USE testdb GO CREATE TABLE mytable (myid INT, mystring VARCHAR(50)) GO
Following best practices, I won’t use the sysadmin user to access test database. Instead I will create a separate user (testuser_rw) with permissions to read/write from/to the database.
CREATE LOGIN [testuser_rw] WITH PASSWORD='TestM30ut', DEFAULT_DATABASE=[testdb] GO CREATE USER [testuser_rw] FOR LOGIN [testuser_rw] WITH DEFAULT_SCHEMA=[dbo] GO ALTER ROLE [db_datareader] ADD MEMBER [testuser_rw] GO ALTER ROLE [db_datawriter] ADD MEMBER [testuser_rw] GO
Finally, let’s verify that the required roles are correctly assigned.
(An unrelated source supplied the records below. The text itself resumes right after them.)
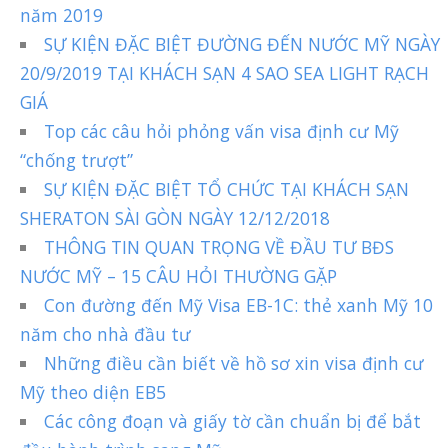
năm 2019
SỰ KIỆN ĐẶC BIỆT ĐƯỜNG ĐẾN NƯỚC MỸ NGÀY
20/9/2019 TẠI KHÁCH SẠN 4 SAO SEA LIGHT RẠCH
GIÁ
Top các câu hỏi phỏng vấn visa định cư Mỹ
“chống trượt”
SỰ KIỆN ĐẶC BIỆT TỔ CHỨC TẠI KHÁCH SẠN
SHERATON SÀI GÒN NGÀY 12/12/2018
THÔNG TIN QUAN TRỌNG VỀ ĐẦU TƯ BĐS
NƯỚC MỸ – 15 CÂU HỎI THƯỜNG GẶP
Con đường đến Mỹ Visa EB-1C: thẻ xanh Mỹ 10
năm cho nhà đầu tư
Những điều cần biết về hồ sơ xin visa định cư
Mỹ theo diện EB5
Các công đoạn và giấy tờ cần chuẩn bị để bắt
:setvar SQLCMDMAXFIXEDTYPEWIDTH 32 :setvar SQLCMDMAXVARTYPEWIDTH 32 SELECT p1.name [user] , p2.name [role] FROM sys.database_role_members rm JOIN sys.database_principals p1 ON rm.member_principal_id = p1.principal_id JOIN sys.database_principals p2 ON rm.role_principal_id = p2.principal_id WHERE p1.name in ('testuser_rw', 'dbo') GO
Excellent, our test database is now prepared.
HelloForeachWriter
If you followed my post about using the ForeachWriter to stream data to PostgreSQL using EntityFrameworkCore, you could think that doing the same for SQL Server might just require some minor tweaks. Unfortunately, at least for now, it isn’t that straight forward.
I am not going through all the code again, but just describe what it takes to get it work with MSSQL.
There are actually just two things that need to be changed in the example project:
- Add the SqlServer provider package
- Adjust the MyContext class to work with the new provider
Add the provider package
To add the SqlServer provider package for EntityFrameworkCore, just run the following command at the root folder of the example project.
dotnet add package Microsoft.EntityFrameworkCore.SqlServer --version 3.1.8
HelloForeachWriter.csproj should now contain a related PackageReference:
Adjust MyContext.cs
There are two places in MyContext.cs that need to be adjusted. Obviously we now need to change the connection options to use SqlServer and also modify the connection string accordingly, as shown below.
protected override void OnConfiguring(DbContextOptionsBuilder optionsBuilder) => optionsBuilder.UseSqlServer("Server=192.168.10.88;Database=testdb;User Id=testuser_rw;Password=TestM30ut");
Additionally we need to adjust the type of the “mystring” column.
modelBuilder.Entity<MyTable>() .Property(p => p.MyString) .HasColumnName("mystring") .HasColumnType("varchar(50)");
Here is a screenshot of the updated MyContext class.
The Problem
It’s time to run HelloForeachWriter in debug mode for the first time now.
Therefore, I first build the project and then change into the related debug directory in order to submit it to spark via:
spark-submit --class org.apache.spark.deploy.dotnet.DotnetRunner --master local microsoft-spark-2.4.x-0.12.1.jar debug
After that, I can start the application in debug mode.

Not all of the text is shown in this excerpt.